As far as I know, most flammable liquids are volatile. Are there flammable liquids that are non-volatile?
7 Answers
The element cesium melts at 28.4°C which is slightly above "room temperature" but below human body temperature, so I think we can consider it a liquid in "normal" conditions. It is so flammable it readily self-ignites in the air, but if you put it in inert atmosphere you will see that it isn't particularly volatile.
Flammability and volatility of a liquid are related.
According to the Globally Harmonized System of Classification and Labelling of Chemicals (GHS), the term “flammable liquid” is defined as follows:
Flammable liquid means a liquid having a flash point of not more than 60 °C.
The European Agreement concerning the International Carriage of Dangerous Goods by Road (ADR) uses a very similar definition.
(…) have a flash-point of not more than 60 °C (…).
(Note that the definitions in some older national regulations and standards may refer to different temperatures.)

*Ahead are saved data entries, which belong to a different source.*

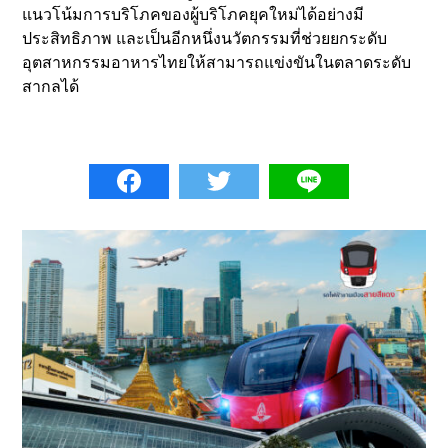
แนวโน้มการบริโภคของผู้บริโภคยุคใหม่ได้อย่างมี
ประสิทธิภาพ และเป็นอีกหนึ่งนวัตกรรมที่ช่วยยกระดับ
อุตสาหกรรมอาหารไทยให้สามารถแข่งขันในตลาดระดับ
สากลได้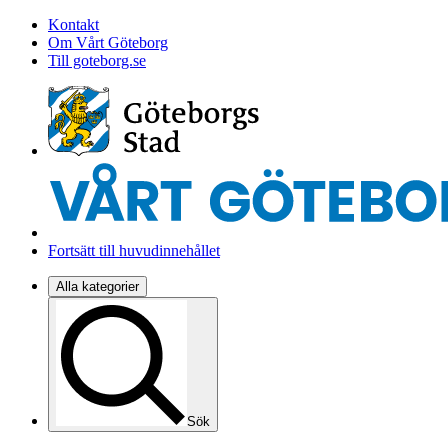
Kontakt
Om Vårt Göteborg
Till goteborg.se
Fortsätt till huvudinnehållet
Alla kategorier
Sök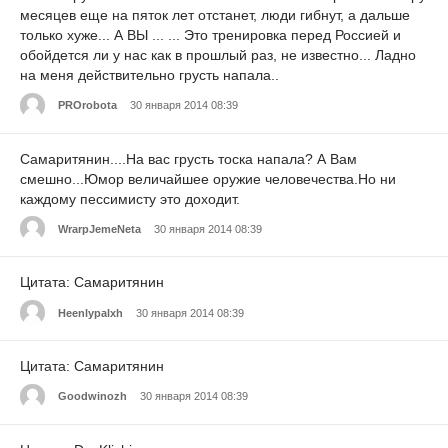
месяцев еще на пяток лет отстанет, люди гибнут, а дальше
только хуже... А ВЫ ... ... Это тренировка перед Россией и
обойдется ли у нас как в прошлый раз, не известно... Ладно
на меня действительно грусть напала..
PROrobota
30 января 2014 08:39
Самаритянин....На вас грусть тоска напала? А Вам
смешно...Юмор величайшее оружие человечества.Но ни
каждому пессимисту это доходит.
WrarpJemeNeta
30 января 2014 08:39
Цитата: Самаритянин
Heenlypalxh
30 января 2014 08:39
Цитата: Самаритянин
Goodwinozh
30 января 2014 08:39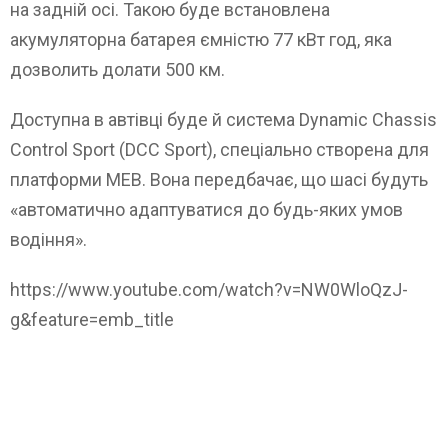
на задній осі. Такою буде встановлена
акумуляторна батарея ємністю 77 кВт год, яка
дозволить долати 500 км.
Доступна в автівці буде й система Dynamic Chassis
Control Sport (DCC Sport), спеціально створена для
платформи MEB. Вона передбачає, що шасі будуть
«автоматично адаптуватися до будь-яких умов
водіння».
https://www.youtube.com/watch?v=NW0WloQzJ-
g&feature=emb_title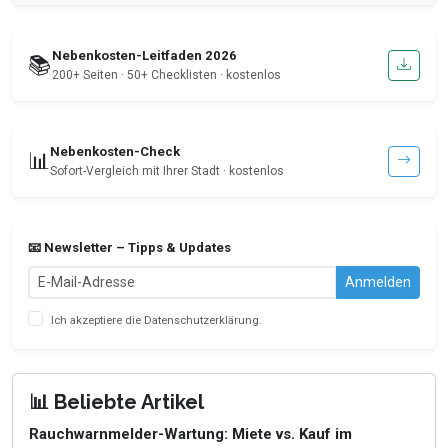
Nebenkosten-Leitfaden 2026
📚
200+ Seiten · 50+ Checklisten · kostenlos
Nebenkosten-Check
📊
Sofort-Vergleich mit Ihrer Stadt · kostenlos
📧 Newsletter – Tipps & Updates
Anmelden
Ich akzeptiere die
Datenschutzerklärung
.
📊 Beliebte Artikel
Rauchwarnmelder-Wartung: Miete vs. Kauf im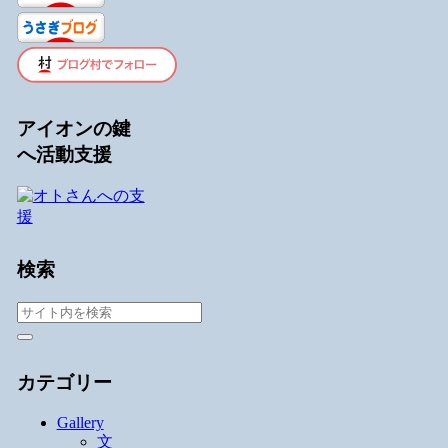
アイオンの鍵
へ活動支援
検索
カテゴリー
Gallery
文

The flash point is the lowest temperature of the liquid at which application of an ignition source causes the vapour of the substance to ignite. (The flash point is an experimental value and not a constant physical-chemical property of the liquid. The exact definition and the resulting value depend on the used experimental method.) Thus, actually the vapour above the liquid (i.e. the mixture of vapour and air) and not the liquid itself is ignited. Therefore, for the liquid to be considered flammable, there must be a significant concentration of vapour in the air above the liquid at the given temperature.
If the volatility of the liquid is too low, it cannot be a flammable liquid. For example, biodiesel (flash point: 180 °C) and typical vegetable oils are not flammable liquids although these liquids can be burned.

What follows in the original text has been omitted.